BT severs all ties with Cloud…. in parts of Hertfordshire anyway.
The small business (or maybe that should read “small minded”) cloud evangelists that I come across with alarming frequency cannot fail to admit that the heavy reliance on a monopolistic dinosaur of a broadband infrastructure does not really lend itself to cloud computing for everyone (please see a recent blog article below regarding cloud suitability).
Only last week many businesses in Hertfordshire were left without voice and data services for a prolonged period following another attack on BT’s physical network. This time it was due to the attempted theft of communications cabling in Hatfield, South Hertfordshire.
BT and the local police force have offered a reward of £5000 for information that will lead to the prosecution of the offenders.
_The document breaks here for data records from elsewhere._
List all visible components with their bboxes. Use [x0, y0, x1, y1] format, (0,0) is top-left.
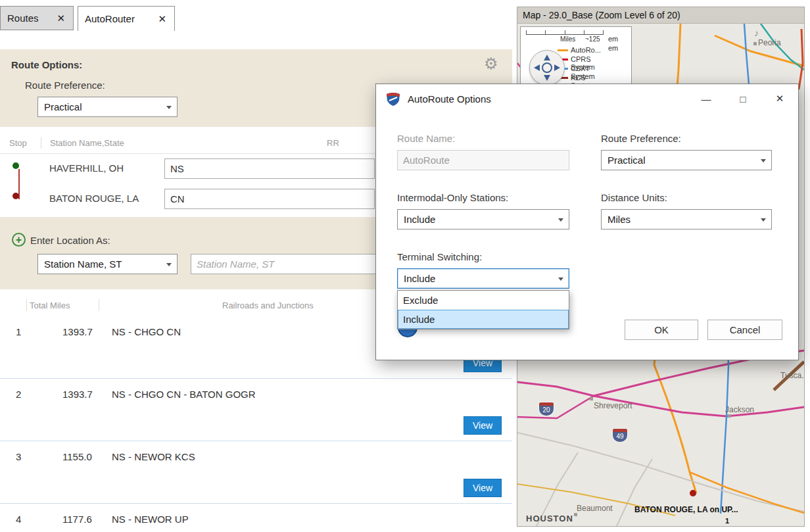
route-preference-label: Route Preference: [25, 80, 105, 91]
distance-units-dropdown[interactable]: Miles [601, 209, 772, 230]
chevron-down-icon [558, 278, 563, 281]
total-miles-header: Total Miles [30, 301, 70, 310]
column-divider [26, 299, 27, 311]
chevron-down-icon [558, 218, 563, 222]
distance-units-value: Miles [608, 214, 631, 225]
result-row: 3 1155.0 NS - NEWOR KCS View [0, 441, 512, 504]
intermodal-value: Include [404, 214, 435, 225]
close-icon[interactable]: ✕ [156, 13, 168, 25]
view-button[interactable]: View [464, 479, 502, 497]
city-dot [590, 397, 593, 400]
tab-routes[interactable]: Routes ✕ [0, 6, 74, 30]
destination-marker-icon [690, 490, 696, 496]
city-dot [753, 42, 757, 45]
destination-station: BATON ROUGE, LA [49, 193, 139, 204]
station-name-input[interactable] [191, 254, 376, 274]
route-number: 4 [16, 514, 21, 525]
route-miles: 1155.0 [62, 451, 92, 462]
close-button[interactable]: ✕ [761, 84, 798, 113]
route-miles: 1177.6 [62, 514, 92, 525]
gear-icon[interactable]: ⚙ [484, 55, 498, 73]
dialog-title: AutoRoute Options [408, 93, 491, 105]
chevron-down-icon [761, 218, 766, 222]
stop-column-header: Stop [9, 138, 27, 148]
route-railroads: NS - NEWOR KCS [112, 451, 195, 462]
route-options-title: Route Options: [11, 59, 82, 70]
station-column-header: Station Name,State [50, 138, 124, 148]
city-label-baton-rouge: BATON ROUGE, LA on UP... [634, 505, 738, 514]
origin-stop-icon [12, 162, 19, 169]
dialog-route-preference-value: Practical [608, 155, 646, 166]
location-type-value: Station Name, ST [44, 258, 122, 270]
origin-rr-input[interactable] [164, 158, 375, 179]
route-name-label: Route Name: [397, 133, 455, 144]
enter-location-label: Enter Location As: [30, 235, 110, 246]
close-icon[interactable]: ✕ [55, 12, 66, 24]
route-preference-value: Practical [44, 101, 82, 112]
add-stop-icon[interactable]: + [12, 233, 26, 247]
terminal-switching-label: Terminal Switching: [397, 251, 482, 262]
result-row: 4 1177.6 NS - NEWOR UP [0, 504, 512, 532]
legend-clipped-text: em [608, 35, 618, 43]
route-miles: 1393.7 [62, 389, 93, 400]
location-type-dropdown[interactable]: Station Name, ST [37, 254, 178, 274]
option-exclude[interactable]: Exclude [398, 291, 569, 310]
distance-units-label: Distance Units: [601, 192, 667, 203]
map-pan-control[interactable] [529, 50, 565, 85]
option-include[interactable]: Include [398, 310, 569, 329]
city-label-beaumont: Beaumont [577, 504, 613, 513]
route-railroads: NS - CHGO CN [112, 326, 181, 337]
route-number: 1 [16, 326, 21, 337]
chevron-down-icon [761, 159, 766, 162]
maximize-button[interactable]: □ [725, 84, 761, 113]
rr-column-header: RR [327, 138, 339, 148]
route-number: 2 [16, 389, 21, 400]
tab-routes-label: Routes [7, 12, 51, 24]
view-button[interactable]: View [464, 416, 502, 435]
app-shield-icon [385, 91, 401, 106]
chevron-down-icon [166, 263, 172, 266]
route-preference-dropdown[interactable]: Practical [37, 97, 178, 117]
route-miles: 1393.7 [62, 326, 93, 337]
city-label-peoria: Peoria [758, 38, 781, 47]
column-divider [41, 137, 41, 149]
autoroute-options-dialog: AutoRoute Options — □ ✕ Route Name: Rout… [375, 84, 799, 360]
ok-button[interactable]: OK [625, 320, 698, 340]
origin-station: HAVERHILL, OH [49, 162, 124, 174]
city-label-jackson: Jackson [725, 405, 754, 414]
route-railroads: NS - NEWOR UP [112, 514, 189, 525]
interstate-shield-20: 20 [539, 402, 554, 416]
route-name-input [397, 150, 569, 170]
scale-value-label: ~125 [585, 36, 600, 43]
scale-units-label: Miles [560, 36, 575, 43]
intermodal-dropdown[interactable]: Include [397, 209, 569, 230]
poi-note-icon: ♪ [754, 28, 759, 38]
dialog-route-preference-label: Route Preference: [601, 133, 681, 144]
city-label-houston: HOUSTON [526, 514, 573, 523]
interstate-shield-49: 49 [613, 429, 627, 442]
dialog-route-preference-dropdown[interactable]: Practical [601, 150, 772, 170]
city-label-shreveport: Shreveport [594, 401, 632, 410]
terminal-switching-value: Include [404, 273, 435, 284]
city-dot [574, 513, 577, 516]
terminal-switching-options-list: Exclude Include [397, 290, 569, 329]
column-divider [99, 299, 99, 311]
route-number: 3 [16, 451, 21, 462]
map-title: Map - 29.0_Base (Zoom Level 6 of 20) [517, 7, 804, 24]
legend-item-label: AutoRo... [571, 46, 601, 54]
result-row: 2 1393.7 NS - CHGO CN - BATON GOGR View [0, 379, 512, 441]
city-dot [728, 414, 731, 418]
tab-autorouter-label: AutoRouter [85, 13, 153, 24]
cancel-button[interactable]: Cancel [707, 320, 782, 340]
window-controls: — □ ✕ [688, 84, 798, 113]
intermodal-label: Intermodal-Only Stations: [397, 192, 508, 203]
tab-autorouter[interactable]: AutoRouter ✕ [78, 6, 175, 31]
pan-arrows-icon [530, 51, 564, 85]
railroads-header: Railroads and Junctions [222, 301, 314, 310]
map-page-number: 1 [725, 517, 729, 525]
minimize-button[interactable]: — [688, 84, 725, 113]
scale-ruler [526, 31, 604, 35]
terminal-switching-dropdown[interactable]: Include [397, 268, 569, 289]
destination-rr-input[interactable] [164, 189, 375, 209]
chevron-down-icon [166, 106, 172, 109]
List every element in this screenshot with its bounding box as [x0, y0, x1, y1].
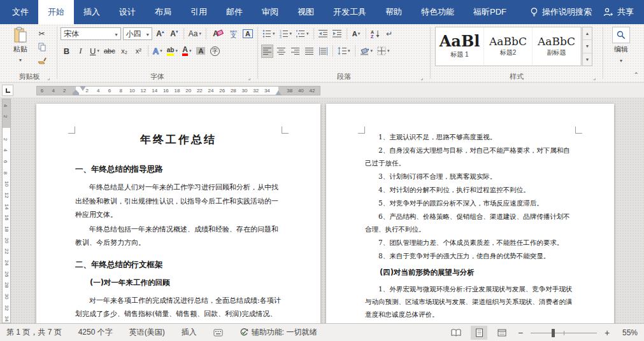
menu-tab-10[interactable]: 开发工具	[324, 0, 376, 24]
borders-button[interactable]	[376, 45, 391, 58]
menu-tab-6[interactable]: 引用	[181, 0, 217, 24]
menu-tab-9[interactable]: 视图	[288, 0, 324, 24]
font-color-button[interactable]: A	[181, 45, 193, 58]
menu-tab-3[interactable]: 插入	[74, 0, 110, 24]
style-item-1[interactable]: AaBl标题 1	[436, 27, 484, 66]
grow-font-button[interactable]: A	[154, 27, 166, 41]
sort-button[interactable]: AZ	[369, 27, 382, 41]
ruler-number: 26	[3, 271, 10, 277]
web-layout-button[interactable]	[494, 326, 510, 340]
strikethrough-button[interactable]: abc	[103, 45, 117, 58]
bullets-button[interactable]	[261, 27, 276, 41]
zoom-percentage[interactable]: 55%	[617, 328, 638, 337]
tell-me-search[interactable]: 操作说明搜索	[530, 6, 592, 18]
align-right-button[interactable]	[289, 45, 301, 58]
distributed-button[interactable]	[317, 45, 329, 58]
accessibility-status[interactable]: 辅助功能: 一切就绪	[240, 327, 317, 338]
style-preview: AaBbC	[489, 36, 527, 47]
zoom-in-button[interactable]: +	[603, 328, 611, 338]
highlight-button[interactable]: ab	[166, 45, 179, 58]
document-page-1[interactable]: 年终工作总结一、年终总结的指导思路年终总结是人们对一年来的工作学习进行回顾和分析…	[36, 104, 320, 323]
zoom-slider-thumb[interactable]	[552, 329, 555, 337]
editing-label: 编辑	[614, 45, 628, 54]
gallery-more-button[interactable]: ▼	[583, 53, 592, 66]
gallery-scroll-up[interactable]: ▲	[583, 27, 592, 40]
numbering-button[interactable]: 123	[278, 27, 294, 41]
print-layout-icon	[475, 328, 483, 337]
page-2-text: 1、主观认识不足，思路不够高度重视。2、自身没有远大理想与目标，对自己不能严格要…	[326, 104, 614, 323]
show-hide-marks-button[interactable]: ↵	[383, 27, 396, 41]
shading-button[interactable]	[359, 45, 375, 58]
menu-tab-5[interactable]: 布局	[145, 0, 181, 24]
ruler-number: 42	[310, 87, 315, 95]
paragraph-dialog-launcher[interactable]	[420, 74, 427, 81]
macro-record-button[interactable]	[213, 329, 223, 337]
menu-tab-13[interactable]: 福昕PDF	[464, 0, 516, 24]
clipboard-dialog-launcher[interactable]	[47, 74, 54, 81]
enclose-characters-button[interactable]: 字	[209, 45, 221, 58]
font-size-combo[interactable]: 小四	[123, 27, 152, 40]
margin-crop-mark	[68, 127, 75, 134]
font-name-combo[interactable]: 宋体	[61, 27, 121, 40]
align-center-icon	[277, 47, 285, 55]
language-status[interactable]: 英语(美国)	[129, 327, 165, 338]
left-indent-marker[interactable]	[73, 93, 79, 95]
align-center-button[interactable]	[275, 45, 287, 58]
phonetic-guide-button[interactable]: wén 文	[227, 27, 240, 41]
paste-button[interactable]: 粘贴	[6, 27, 34, 74]
font-dialog-launcher[interactable]	[248, 74, 254, 81]
bold-button[interactable]: B	[61, 45, 73, 58]
zoom-slider[interactable]	[531, 326, 597, 340]
menu-tab-4[interactable]: 设计	[110, 0, 145, 24]
editing-button[interactable]: 编辑	[609, 27, 633, 64]
page-indicator[interactable]: 第 1 页，共 7 页	[6, 327, 62, 338]
styles-dialog-launcher[interactable]	[593, 74, 599, 81]
share-button[interactable]: 共享	[603, 6, 634, 18]
menu-tab-12[interactable]: 特色功能	[411, 0, 464, 24]
italic-button[interactable]: I	[75, 45, 87, 58]
insert-mode-status[interactable]: 插入	[182, 327, 197, 338]
read-mode-icon	[451, 329, 461, 337]
copy-button[interactable]	[36, 41, 48, 52]
underline-button[interactable]: U	[89, 45, 101, 58]
justify-button[interactable]	[303, 45, 315, 58]
status-bar: 第 1 页，共 7 页 4250 个字 英语(美国) 插入 辅助功能: 一切就绪	[0, 323, 644, 341]
menu-tab-2[interactable]: 开始	[38, 0, 74, 24]
gallery-scroll-down[interactable]: ▼	[583, 40, 592, 53]
increase-indent-button[interactable]	[331, 27, 343, 41]
menu-tab-11[interactable]: 帮助	[376, 0, 411, 24]
character-border-button[interactable]: A	[241, 27, 254, 41]
font-color-icon: A	[182, 46, 188, 56]
style-item-3[interactable]: AaBbC副标题	[533, 27, 581, 66]
asian-layout-button[interactable]: A	[350, 27, 362, 41]
read-mode-button[interactable]	[448, 326, 464, 340]
bullet-list-icon	[262, 29, 271, 38]
text-effects-button[interactable]: A	[152, 45, 164, 58]
zoom-out-button[interactable]: −	[517, 328, 524, 338]
document-page-2[interactable]: 1、主观认识不足，思路不够高度重视。2、自身没有远大理想与目标，对自己不能严格要…	[326, 104, 614, 323]
format-painter-button[interactable]	[36, 55, 48, 66]
print-layout-button[interactable]	[471, 326, 487, 340]
clear-formatting-button[interactable]: A	[210, 27, 222, 41]
cut-button[interactable]: ✂	[36, 28, 48, 39]
line-spacing-button[interactable]	[336, 45, 352, 58]
tab-stop-selector[interactable]	[2, 85, 13, 96]
word-count[interactable]: 4250 个字	[78, 327, 113, 338]
right-indent-marker[interactable]	[275, 90, 282, 95]
collapse-ribbon-button[interactable]	[634, 71, 639, 78]
superscript-button[interactable]: x²	[132, 45, 145, 58]
multilevel-list-button[interactable]	[295, 27, 310, 41]
shrink-font-button[interactable]: A	[168, 27, 180, 41]
style-item-2[interactable]: AaBbC标题2	[484, 27, 533, 66]
menu-tab-8[interactable]: 审阅	[252, 0, 288, 24]
change-case-button[interactable]: Aa	[187, 27, 203, 41]
tab-stop-icon	[6, 88, 10, 93]
menu-tab-7[interactable]: 邮件	[217, 0, 252, 24]
character-shading-button[interactable]: A	[195, 45, 207, 58]
menu-tab-1[interactable]: 文件	[3, 0, 38, 24]
subscript-button[interactable]: x₂	[118, 45, 131, 58]
doc-paragraph: 1、主观认识不足，思路不够高度重视。	[365, 130, 575, 143]
share-label: 共享	[617, 6, 634, 18]
align-left-button[interactable]	[261, 45, 273, 58]
decrease-indent-button[interactable]	[317, 27, 329, 41]
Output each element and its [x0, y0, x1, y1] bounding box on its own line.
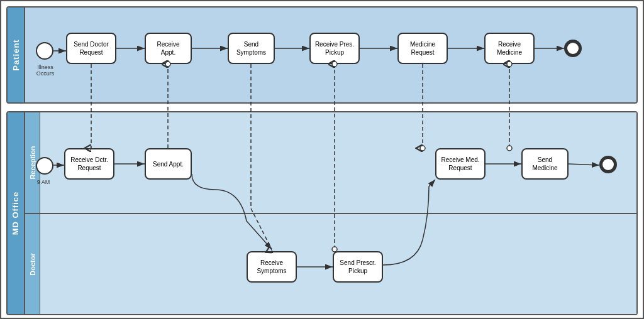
reception-end-event — [599, 156, 617, 173]
send-medicine-box: SendMedicine — [521, 148, 569, 180]
patient-lane-label: Patient — [8, 8, 25, 102]
diagram-container: Patient MD Office Reception Doctor Illne… — [0, 0, 644, 319]
lane-mdoffice: MD Office Reception Doctor — [6, 111, 638, 315]
receive-dctr-request-box: Receive Dctr.Request — [64, 148, 114, 180]
doctor-sublane-label: Doctor — [25, 214, 40, 314]
receive-medicine-box: ReceiveMedicine — [484, 33, 535, 64]
nine-am-label: 9 AM — [31, 179, 56, 185]
send-doctor-request-box: Send DoctorRequest — [66, 33, 116, 64]
patient-end-event — [564, 40, 582, 57]
receive-appt-box: ReceiveAppt. — [145, 33, 192, 64]
send-prescr-pickup-box: Send Prescr.Pickup — [333, 251, 383, 283]
sublane-doctor: Doctor — [25, 214, 636, 314]
receive-symptoms-box: ReceiveSymptoms — [247, 251, 297, 283]
send-symptoms-box: SendSymptoms — [228, 33, 275, 64]
receive-med-request-box: Receive Med.Request — [435, 148, 486, 180]
illness-occurs-label: IllnessOccurs — [26, 64, 64, 77]
reception-start-event — [36, 157, 53, 175]
mdoffice-lane-label: MD Office — [8, 112, 25, 314]
receive-pres-pickup-box: Receive Pres.Pickup — [309, 33, 360, 64]
patient-start-event — [36, 42, 53, 60]
send-appt-box: Send Appt. — [145, 148, 192, 180]
medicine-request-box: MedicineRequest — [397, 33, 448, 64]
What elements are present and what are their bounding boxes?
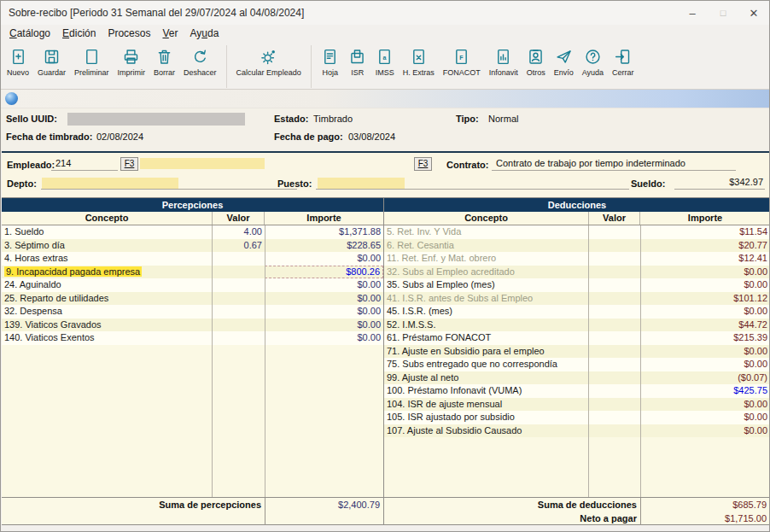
importe-cell[interactable]: $1,371.88 [265,225,383,239]
toolbar-button-calcularempleado[interactable]: Calcular Empleado [232,44,306,89]
valor-cell[interactable] [213,252,265,266]
toolbar-button-h.extras[interactable]: H. Extras [399,44,439,89]
valor-cell[interactable] [589,305,640,319]
valor-cell[interactable] [213,292,265,306]
toolbar-button-preliminar[interactable]: Preliminar [70,44,114,89]
importe-cell[interactable]: $0.00 [265,252,383,266]
concepto-cell[interactable]: 61. Préstamo FONACOT [384,331,589,345]
importe-cell[interactable]: $800.26 [265,266,383,279]
concepto-cell[interactable]: 6. Ret. Cesantia [384,239,589,253]
toolbar-button-hoja[interactable]: Hoja [317,44,344,89]
menu-item-catalogo[interactable]: Catálogo [3,26,56,41]
concepto-cell[interactable]: 107. Ajuste al Subsidio Causado [384,424,589,438]
importe-cell[interactable]: $228.65 [265,239,383,253]
concepto-cell[interactable]: 1. Sueldo [2,225,213,239]
importe-cell[interactable]: $0.00 [265,331,383,345]
toolbar-button-otros[interactable]: Otros [522,44,550,89]
valor-cell[interactable] [589,239,640,253]
menu-item-ver[interactable]: Ver [156,26,184,41]
concepto-cell[interactable]: 32. Despensa [2,305,213,319]
importe-cell[interactable]: $101.12 [640,292,770,306]
importe-cell[interactable]: $215.39 [640,331,770,345]
toolbar-button-fonacot[interactable]: FFONACOT [439,44,485,89]
valor-cell[interactable] [589,225,640,239]
valor-cell[interactable] [589,384,640,398]
valor-cell[interactable]: 4.00 [213,225,265,239]
valor-cell[interactable] [213,319,265,332]
concepto-cell[interactable]: 45. I.S.R. (mes) [384,305,589,319]
concepto-cell[interactable]: 24. Aguinaldo [2,278,213,292]
concepto-cell[interactable]: 9. Incapacidad pagada empresa [2,266,213,279]
close-icon[interactable]: ✕ [738,2,769,24]
concepto-cell[interactable]: 41. I.S.R. antes de Subs al Empleo [384,292,589,306]
importe-cell[interactable]: $44.72 [640,319,770,332]
valor-cell[interactable] [589,331,640,345]
importe-cell[interactable]: $0.00 [265,278,383,292]
concepto-cell[interactable]: 99. Ajuste al neto [384,371,589,385]
menu-item-edicion[interactable]: Edición [56,26,102,41]
concepto-cell[interactable]: 35. Subs al Empleo (mes) [384,278,589,292]
menu-item-procesos[interactable]: Procesos [102,26,156,41]
importe-cell[interactable]: ($0.07) [640,371,770,385]
concepto-cell[interactable]: 105. ISR ajustado por subsidio [384,411,589,424]
importe-cell[interactable]: $0.00 [265,319,383,332]
valor-cell[interactable] [589,278,640,292]
valor-cell[interactable] [589,252,640,266]
contrato-f3-button[interactable]: F3 [414,157,432,171]
valor-cell[interactable] [213,331,265,345]
toolbar-button-ayuda[interactable]: Ayuda [578,44,608,89]
concepto-cell[interactable]: 100. Préstamo Infonavit (VUMA) [384,384,589,398]
toolbar-button-envio[interactable]: Envío [550,44,578,89]
importe-cell[interactable]: $0.00 [265,292,383,306]
maximize-icon[interactable]: □ [708,2,738,24]
valor-cell[interactable] [589,411,640,424]
concepto-cell[interactable]: 139. Viaticos Gravados [2,319,213,332]
valor-cell[interactable] [589,424,640,438]
valor-cell[interactable] [589,266,640,279]
valor-cell[interactable] [589,398,640,412]
importe-cell[interactable]: $0.00 [640,278,770,292]
menu-item-ayuda[interactable]: Ayuda [184,26,225,41]
toolbar-button-borrar[interactable]: Borrar [149,44,179,89]
toolbar-button-nuevo[interactable]: Nuevo [3,44,33,89]
importe-cell[interactable]: $0.00 [265,305,383,319]
toolbar-button-imss[interactable]: aIMSS [371,44,399,89]
valor-cell[interactable] [589,345,640,359]
importe-cell[interactable]: $0.00 [640,358,770,371]
valor-cell[interactable] [589,371,640,385]
valor-cell[interactable] [589,292,640,306]
toolbar-button-cerrar[interactable]: Cerrar [608,44,639,89]
contrato-field[interactable]: Contrato de trabajo por tiempo indetermi… [492,157,736,171]
importe-cell[interactable]: $0.00 [640,411,770,424]
concepto-cell[interactable]: 3. Séptimo día [2,239,213,253]
importe-cell[interactable]: $0.00 [640,266,770,279]
toolbar-button-deshacer[interactable]: Deshacer [179,44,221,89]
toolbar-button-guardar[interactable]: Guardar [33,44,70,89]
concepto-cell[interactable]: 52. I.M.S.S. [384,319,589,332]
concepto-cell[interactable]: 11. Ret. Enf. y Mat. obrero [384,252,589,266]
concepto-cell[interactable]: 32. Subs al Empleo acreditado [384,266,589,279]
concepto-cell[interactable]: 25. Reparto de utilidades [2,292,213,306]
valor-cell[interactable] [213,278,265,292]
toolbar-button-isr[interactable]: ISR [344,44,371,89]
importe-cell[interactable]: $20.77 [640,239,770,253]
importe-cell[interactable]: $425.75 [640,384,770,398]
concepto-cell[interactable]: 104. ISR de ajuste mensual [384,398,589,412]
importe-cell[interactable]: $0.00 [640,345,770,359]
empleado-field[interactable]: 214 [51,157,118,171]
valor-cell[interactable] [589,319,640,332]
importe-cell[interactable]: $0.00 [640,305,770,319]
importe-cell[interactable]: $0.00 [640,424,770,438]
valor-cell[interactable] [213,266,265,279]
valor-cell[interactable] [213,305,265,319]
valor-cell[interactable]: 0.67 [213,239,265,253]
valor-cell[interactable] [589,358,640,371]
concepto-cell[interactable]: 71. Ajuste en Subsidio para el empleo [384,345,589,359]
importe-cell[interactable]: $0.00 [640,398,770,412]
importe-cell[interactable]: $12.41 [640,252,770,266]
toolbar-button-imprimir[interactable]: Imprimir [114,44,150,89]
concepto-cell[interactable]: 5. Ret. Inv. Y Vida [384,225,589,239]
concepto-cell[interactable]: 140. Viaticos Exentos [2,331,213,345]
minimize-icon[interactable]: – [677,2,708,24]
concepto-cell[interactable]: 4. Horas extras [2,252,213,266]
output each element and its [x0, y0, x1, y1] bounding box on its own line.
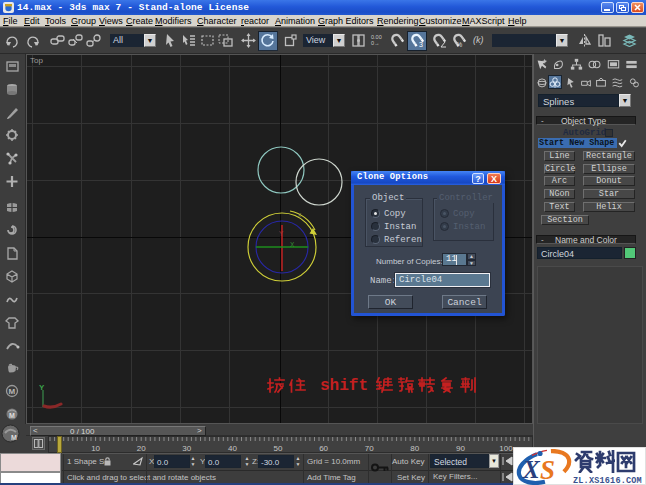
- svg-text:S: S: [540, 455, 555, 485]
- svg-text:x: x: [298, 211, 302, 218]
- svg-text:%: %: [456, 41, 462, 48]
- svg-text:X: X: [290, 241, 295, 248]
- svg-text:Y: Y: [279, 230, 284, 237]
- svg-text:X: X: [522, 456, 541, 483]
- svg-text:M: M: [9, 387, 16, 396]
- svg-text:Y: Y: [39, 383, 45, 392]
- svg-text:3: 3: [419, 41, 423, 48]
- svg-text:M: M: [9, 412, 15, 419]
However this should better serve as a timely reminder that moving critical systems and data to the cloud is not without its perils and requires careful consideration.
And as I have said before, it is not for everyone. Despite my reservations I can clearly see significant financial and operational advantages of cloud computing for the right business, if you can guarantee ubiquitous connectivity. However there are few small businesses who can justify, let alone afford, resilient internet connectivity to guarantee availability. And if they do surely it negates any potential cost saving delivered by the cloud? And without availability you cannot have security.
Some say it was local residents demanding faster broadband, in the hope that BT would accelerate their roll out of fibre cabling. I say wake up and smell the coffee, Cloud Cuckoo Land. As a provider of cloud services myself, and particularly Security as a Cloud (SaaS) services, I recognise the flexible and financial benefits, however I also remain a pragmatist, rather than an ideologist.